**EXERCISE AIM**
Drop the images, then output the listing exactly.

**INPUT**
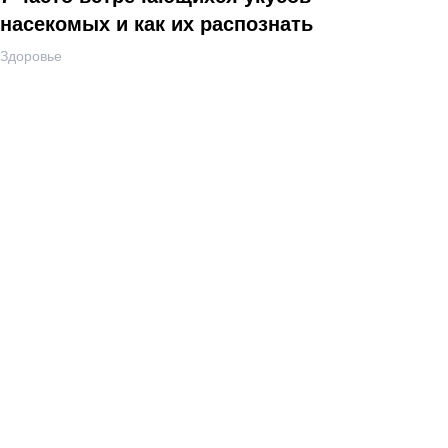
насекомых и как их распознать
Здоровье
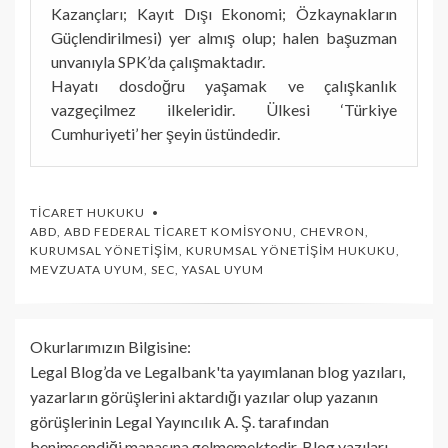
Kazançları; Kayıt Dışı Ekonomi; Özkaynakların
Güçlendirilmesi) yer almış olup; halen başuzman
unvanıyla SPK’da çalışmaktadır.
Hayatı dosdoğru yaşamak ve çalışkanlık
vazgeçilmez ilkeleridir. Ülkesi ‘Türkiye
Cumhuriyeti’ her şeyin üstündedir.
TICARET HUKUKU
ABD
,
ABD FEDERAL TICARET KOMISYONU
,
CHEVRON
,
KURUMSAL YÖNETIŞIM
,
KURUMSAL YÖNETIŞIM HUKUKU
,
MEVZUATA UYUM
,
SEC
,
YASAL UYUM
Okurlarımızın Bilgisine:
Legal Blog’da ve Legalbank'ta yayımlanan blog yazıları,
yazarların görüşlerini aktardığı yazılar olup yazanın
görüşlerinin Legal Yayıncılık A. Ş. tarafından
benimsendiği manasına gelmemektedir. Blog yazıları,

**ANSWER SPACE**
насекомых и как их распознать
Здоровье
Kazançları; Kayıt Dışı Ekonomi; Özkaynakların
Güçlendirilmesi) yer almış olup; halen başuzman
unvanıyla SPK’da çalışmaktadır.
Hayatı dosdoğru yaşamak ve çalışkanlık
vazgeçilmez ilkeleridir. Ülkesi ‘Türkiye
Cumhuriyeti’ her şeyin üstündedir.
TICARET HUKUKU
ABD
,
ABD FEDERAL TICARET KOMISYONU
,
CHEVRON
,
KURUMSAL YÖNETIŞIM
,
KURUMSAL YÖNETIŞIM HUKUKU
,
MEVZUATA UYUM
,
SEC
,
YASAL UYUM
Okurlarımızın Bilgisine:
Legal Blog’da ve Legalbank'ta yayımlanan blog yazıları,
yazarların görüşlerini aktardığı yazılar olup yazanın
görüşlerinin Legal Yayıncılık A. Ş. tarafından
benimsendiği manasına gelmemektedir. Blog yazıları,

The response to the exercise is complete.